3rd SIMU project meeting took place at project partner macmon secure
The third project status meeting took place in Berlin at the beginning of March in order to close the conceptional phase mutually and agree on the following development steps. Additionally, all project partners talked about the projects’ presentation to the public (e.g. exhibitions, PlugFest, TCG, project website) and about cooperations. The first interim report was written by all project partners in February and was handed in to the project carrier in time. Currently, the project concentrates on the final definition of user scenarios, the definition of SIEM added values and the development of generic scenarios to visualize functional processes. After the project meeting everyone will start working actively on the third work package (AP3) which includes SIEM system conception and development.
The work progress within the SIMU project proceeds on schedule. The second work package (AP2) “conception” will be completed in March in order to start preparing development assignments of the third work package (AP3). First international publication was accomplished in February at the RSA conference in San Francisco at which the interaction of several IF-MAP components based on open source software was presented. At the next RSA conference it is planned to present the SIMU prototype. Furthermore, the PlugFest of the Trusted Computing Group, which is held every six months, will take place at the beginning of April at Fraunhofer SIT in Darmstadt. There, the partners macmon secure, DECOIT and University Hannover will test their IF-MAP developments in connection to other implementations. During PlugFest all partners also take the chance to talk about their developments for SIMU.
During the project meeting several application scenarios were talked through and honed. From these a generic scenario shall derive which describes the processing of meta data and the new SIEM architecture. Several different SIEM modules (such as event correlation, Network Behaviour Anomaly Detection (NBAD), identity mapping) were presented and it was discussed how these can be implemented. Additionally, third party systems need to be considered including leaving the option of connecting them.
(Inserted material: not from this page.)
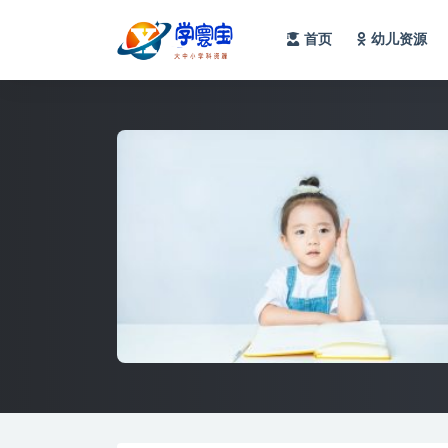
首页
幼儿资源
全部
The need to recognize identities of victim and offender is very important to note because only recognizing their IP and MAC addresses is insufficient. Because of the large amount of SIEM requirements not all of them can be realized within the scope of the SIMU project. All partners will only concentrate on fundamental areas.
Finally, the software development process was presented by DECOIT GmbH and all partners showed their first results of the third work package (AP3). Within this scope University Hannover presented its environment for simulation and demonstration “irondemo”, which will be used as online demonstration environment later on. That way consistent development as well as demonstration of project results is enabled in an easy way.